In this members-only China Center QuickNote, Managing Director David Hoffman examines and explains the structural factors constraining household consumption in China, and the challenges China faces in transitioning to a consumption-driven economy.
The key takeaways are:
* Elevating household consumption as a growth driver is incredibly difficult from a political-economy perspective.
* The interests of the elites driving China’s so-called “State-led market economy” model are essentially pitted against the interests of households.
* The State system has fine tuned ways of exploiting household wealth for the benefit of the bureaucratic elite; and household wealth basically pays for the inefficiency of the State system.
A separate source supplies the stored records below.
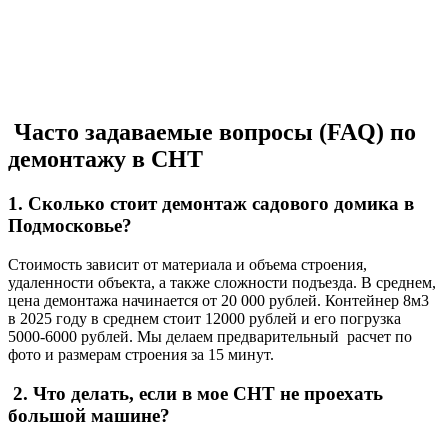
Часто задаваемые вопросы (FAQ) по
демонтажу в СНТ
1. Сколько стоит демонтаж садового домика в
Подмосковье?
Стоимость зависит от материала и объема строения,
удаленности объекта, а также сложности подъезда. В среднем,
цена демонтажа начинается от 20 000 рублей. Контейнер 8м3
в 2025 году в среднем стоит 12000 рублей и его погрузка
5000-6000 рублей. Мы делаем предварительный расчет по
фото и размерам строения за 15 минут.
2. Что делать, если в мое СНТ не проехать
большой машине?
* Unless strong policies are introduced to rectify this situation, household wealth accumulation will become increasingly constrained, and consumption increasingly directed toward non-discretionary categories – healthcare, education, housing, etc.
* The relatively wealthy segment of China’s consumer market is sizeable and attractive, but it is a small portion of the national aggregate; and new entrants to the segment are likely to dwindle in the absence of substantive policy change.
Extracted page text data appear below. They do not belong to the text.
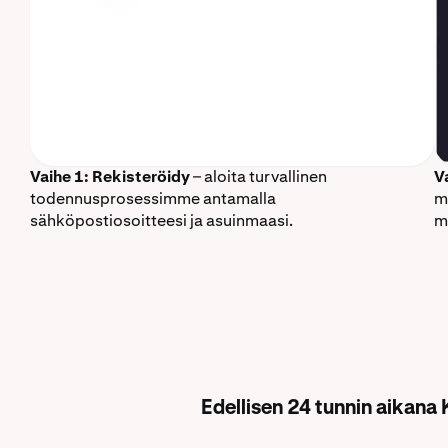
Vaihe 1: Rekisteröidy
– aloita turvallinen
V
todennusprosessimme antamalla
m
sähköpostiosoitteesi ja asuinmaasi.
m
Edellisen 24 tunnin aikana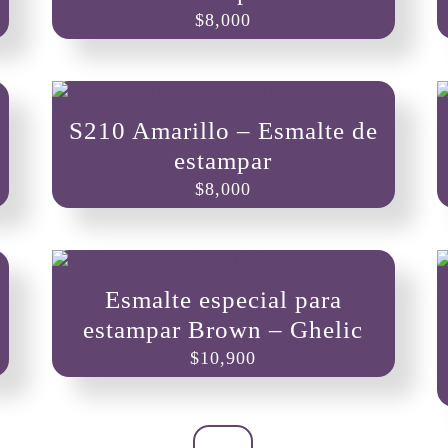
$
8,000
página
de
producto
S210 Amarillo – Esmalte de
estampar
$
8,000
Esmalte especial para
estampar Brown – Ghelic
$
10,900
* The conceivable policy changes that could correct this situation would – if enacted – be substantially positive for foreign players in the market.
* However, if China’s consumer market remains stymied by political-economy “drag”, and the promise diminishes that rapid growth will continue unabated and that China will ultimately become the largest consumer market in the world, then this issue may even factor into location selection for MNC manufacturing, and impact off-shoring/re-shoring considerations.
* MNCs need to carefully monitor policy dynamics and developments in the finance and real estate sectors because they bear huge influence on China’s consumer markets. Business planning assumptions must be appropriately calibrated with political-economy realities.